A script to scrape module data from modulbaukasten.ch and save the results in both markdown files and an Excel spreadsheet.
- Retrieves the Modulbeschreibung for ICT Module from modulbaukasten.ch
- Generates individual markdown files for each module with relevant details.
- Downloads related PDFs for the modules.
- Creates an Excel sheet summarizing the module details.
You need to have the following libraries installed:
- requests: For making HTTP requests.
- xlsxwriter: For generating Excel files.

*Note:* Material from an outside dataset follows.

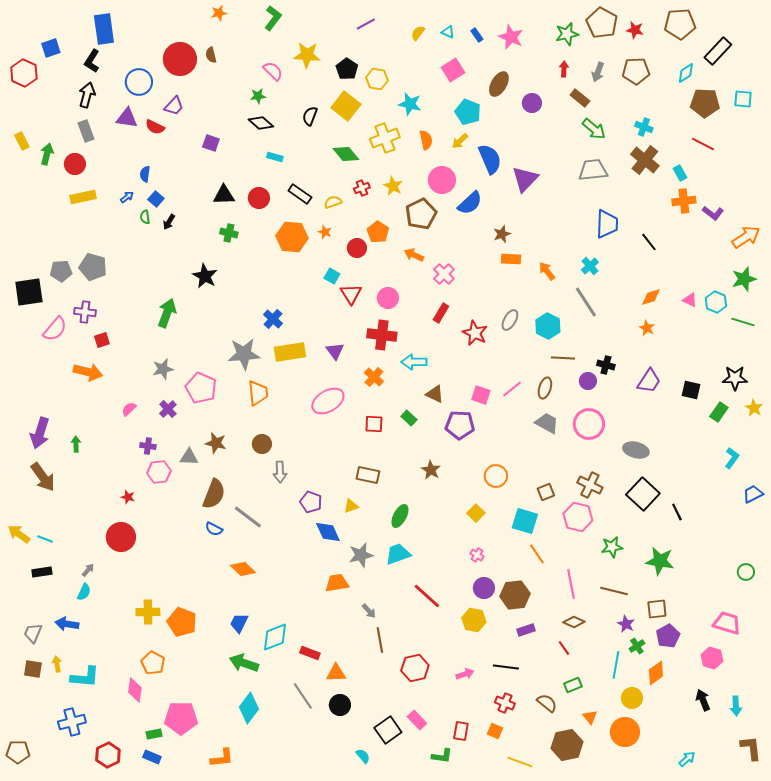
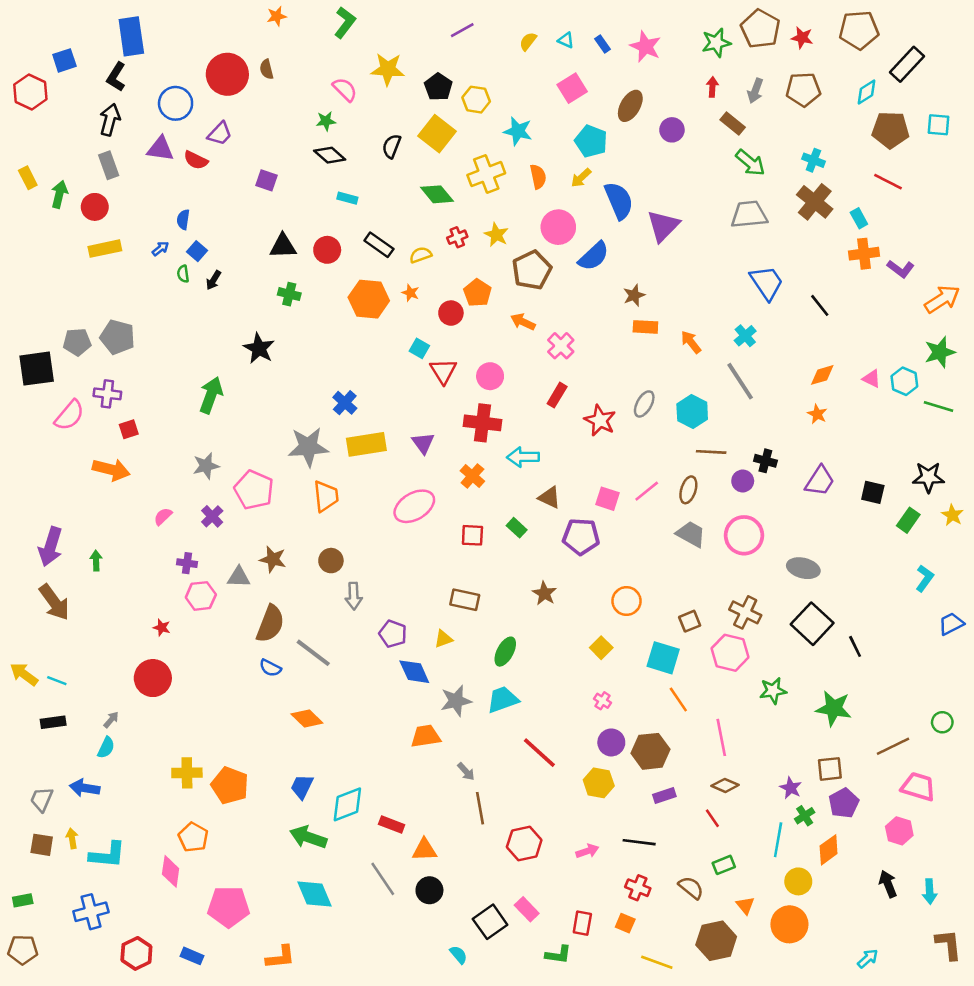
blue trapezoid: (607, 224) -> (767, 283), turned -36
brown line: (614, 591) -> (893, 746), moved, turned -40
cyan diamond: (249, 708) -> (315, 894), turned -60
green rectangle: (154, 734) -> (23, 900), moved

Install the required libraries using:
pip install -r requirements.txt
To run the script:
python main.py
Upon successful execution:
- Markdown files for each module will be created in the current directory.

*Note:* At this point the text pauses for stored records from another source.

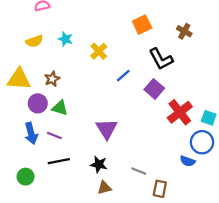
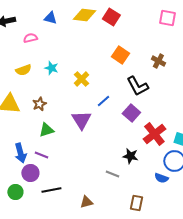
orange square: (142, 25) -> (120, 55), turned -30
purple circle: (38, 103) -> (30, 173), moved
green triangle: (60, 108) -> (46, 130), turned -35
purple triangle: (107, 129) -> (81, 120), moved
black line: (59, 161) -> (51, 190), moved
black star: (99, 164) -> (130, 156), moved
gray line: (139, 171) -> (112, 174), moved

- PDFs related to the modules will be downloaded to the current directory.
- An Excel sheet named Module_INF-PE.xlsx with the columns 'Modulnummer', 'Modultitel', 'Lernort', 'Lehrjahr' and 'Modultyp' will be generated in the current directory.
The script is set up with predefined constants for API endpoints and identifiers. To customize for different modules or endpoints, adjust the following constants in the main.py script:
- BASE_URL: The base API endpoint for module data.
- TOKEN_URL: The endpoint to retrieve the authentication token.
- ID_INF_PE (Informatiker/in EFZ Fachrichtung Plattformentwicklung), ID_ICT (ICT-Fachmann/-frau EFZ), ID_BINF (Betriebsinformatiker/in EFZ): Identifiers for different educational modules.